Currently, non-contrast computed tomography (NCCT), magnetic resonance imaging (MRI), CT angiography (CTA), and magnetic resonance angiography (MRA) are the standard minimally-invasive imaging protocols trusted by physicians in acute stroke assessment. When there are no limits of machine or expert availability, or patient contraindications, CTA is the preferred method of imaging. NCCT is a standard of stroke imaging and is relied upon heavily when CTA is unavailable. Once a NCCT exam has been performed, images can be analyzed to derive a patient’s tissue status using the Alberta Stroke Program Early CT Score (ASPECTS). A patient’s ASPECTS is based on assessment of the tissue in the MCA watershed regions such that one point is deducted for each of 10 regions that appear hypoperfused and can be used to asses a patient’s candidacy for surgical intervention; a threshold of 7 is used in the prediction of both functional outcome and final infarct volume in ischemic stroke [4,8–10]. In its prediction of poor outcome, an ASPECTS threshold of 7 has been shown to reflect an overall accuracy of 65.8% [11]. Though these studies have shown that ASPECTS can provide relevant information once the presence of an LVO has been established, its ability to initially indicate LVO alone has not yet been investigated.

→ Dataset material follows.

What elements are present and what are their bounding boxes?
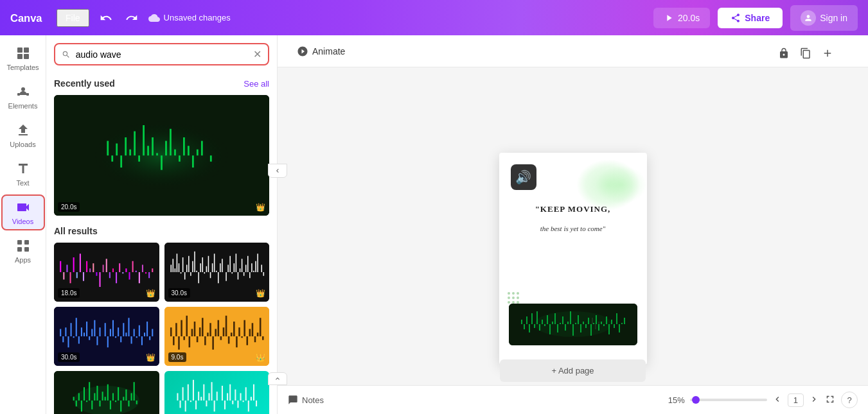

Although CTA is the gold standard of LVO imaging, limitations include requirement of large-bore IV access, severe allergies to iodinated contrast, and an available CTA scanner [12]. The availability of CTA at all times is recommended for both primary and comprehensive stroke centers per the Society of NeuroInterventional Surgery (SNIS), and should only be substituted with MRA when absolutely necessary [12]. Although the efficacy of CTA in stroke diagnosis is unquestionable as a gold standard and strongly endorsed, its clinical utilization remains lower than desirable. In the IMS-III trial, investigators found that only about 46% of the initial study population underwent admission baseline CTA, resulting in their amendment to the original study protocol to require its use [13]. A 2015 study of these centers found that roughly 9% of all primary stroke centers with CTA availability also met the criteria of comprehensive stroke centers with additional EVT capability on-site [14].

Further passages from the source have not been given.